In the world of dental practice management, one of the most critical areas that require constant vigilance is billing. The topic of inappropriate billing, often misunderstood and underestimated, can have significant repercussions for dental practices. We recently discussed this in a podcast episode, to help dental professionals navigate the complexities of billing correctly.
Understanding Inappropriate Billing
Inappropriate billing can range from inadvertent mistakes to deliberate misrepresentations. Many dental practitioners may not even realize they are engaging in inappropriate billing practices until it is too late. The ramifications can be severe, including audits, repayments to insurance companies, or even legal consequences. Therefore, it is essential to have an open conversation about these issues to help prevent such situations.
The Legal Nature of Claim Forms
Accurately completing claim forms is non-negotiable. A claim form is a legal document submitted to an insurance company, bearing the signature of the submitting party. This means every detail on the form must be accurate and truthful. Common mistakes include incorrect listing of the treating provider.
For example, in practices with multiple dentists, sometimes the billing provider's details are used instead of the actual treating dentist due to credentialing issues. This can happen when new doctors are not yet credentialed, and in the interim, practices use the credentials of another dentist. However, this practice is legally indefensible. The treating provider listed on the claim must always be the dentist who actually provided the treatment, regardless of credentialing status or fee schedules.
Credentialing: A Preventive Measure
One way to avoid credentialing-related inappropriate billing is to start the credentialing process well in advance. This proactive approach ensures that by the time a new dentist starts, they are already credentialed, thereby avoiding the need to use another dentist’s credentials. If credentialing cannot be completed in time, it is still crucial to list the correct treating provider, even if the claim is processed as out-of-network. In another recent podcast, Shelley DeGroff, CEO of PPO Advisors, emphasizes the importance of expert assistance in this area as there are many unknowns to navigate.
Temporary Providers and Locum Tenens
Another frequent issue arises with temporary providers or locum tenens, as defined by the ADA. When a temporary dentist steps in, such as during a maternity leave, it is essential to coordinate with the insurance company in advance. Failure to do so correctly can lead to inappropriate billing. If you do not, or could not complete the locum tenens process in advance, you must not exclude these providers from claims forms. Temporary providers must be correctly documented on claim forms, and any deviation from this can lead to discrepancies in clinical notes and billing records, triggering audits and potential repayments to insurance companies at a minimum. Legal issues could arise as well. If you have an emergent situation and are unsure how to proceed - contact insurance companies that you are in network with right away and ask how you should proceed, as this can vary by state and insurance provider/plan. If you are out of network - you should still contact any insurance companies you will submit claims to an inquire about the appropriate process to ensure the temporary provider is on file with them, and the claims will process.
Proper Documentation and Posting
Properly documenting and posting Explanation of Benefits (EOBs) is another critical aspect. Whoever is responsible for posting EOBs must understand the nuances of these documents. It is not just about entering amounts into the ledger; it involves understanding why certain amounts were paid or not paid. This knowledge helps avoid errors such as incorrect, or “violation of network contract adjustments” that can lead to inappropriate billing practices.

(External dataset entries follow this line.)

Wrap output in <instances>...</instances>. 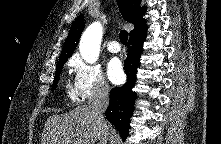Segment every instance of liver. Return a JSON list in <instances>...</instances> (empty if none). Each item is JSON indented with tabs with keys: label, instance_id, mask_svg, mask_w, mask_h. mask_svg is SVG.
Here are the masks:
<instances>
[{
	"label": "liver",
	"instance_id": "1",
	"mask_svg": "<svg viewBox=\"0 0 221 144\" xmlns=\"http://www.w3.org/2000/svg\"><path fill=\"white\" fill-rule=\"evenodd\" d=\"M101 127L88 106L80 105L69 113L48 117L42 144H95L100 138ZM106 130L109 125L106 122Z\"/></svg>",
	"mask_w": 221,
	"mask_h": 144
}]
</instances>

For instance, the misclassification of treatment codes is a common error. If a practice performs specific treatments like a panoramic X-ray and bitewings, these must be billed separately as they were performed, not bundled together under a different code such as the full mouth series code. Accurate billing of what was performed, rather than what might yield better coverage, is essential.
Educating Your Team
Educating your team about the correct billing procedures is vital. This includes understanding the importance of billing what is actually done and ensuring that all team members are familiar with the latest coding books and regulations. Regular training and updates can help avoid inadvertent errors that could lead to inappropriate billing.
The Role of Insurance Companies
Insurance companies are becoming increasingly vigilant. As Shelley DeGroff mentioned in our podcast, some companies even use Google to check the number of providers in a practice per the practice website compared to the claims being submitted. This underscores the importance of transparency and accuracy in all billing practices.
Take Action: Prevent Inappropriate Billing
To sum up, avoiding inappropriate billing requires diligence, education, and sometimes expert assistance. Start by ensuring all claim forms are accurate and reflect the actual treating provider. Begin the credentialing process early for new providers and correctly document temporary providers. Educate your team and stay informed about changes in billing practices and insurance requirements.
Together, we can prevent the pitfalls of inappropriate billing and maintain the integrity and trust of our dental practices. Stay informed, stay diligent, and don’t hesitate to seek expert advice when needed.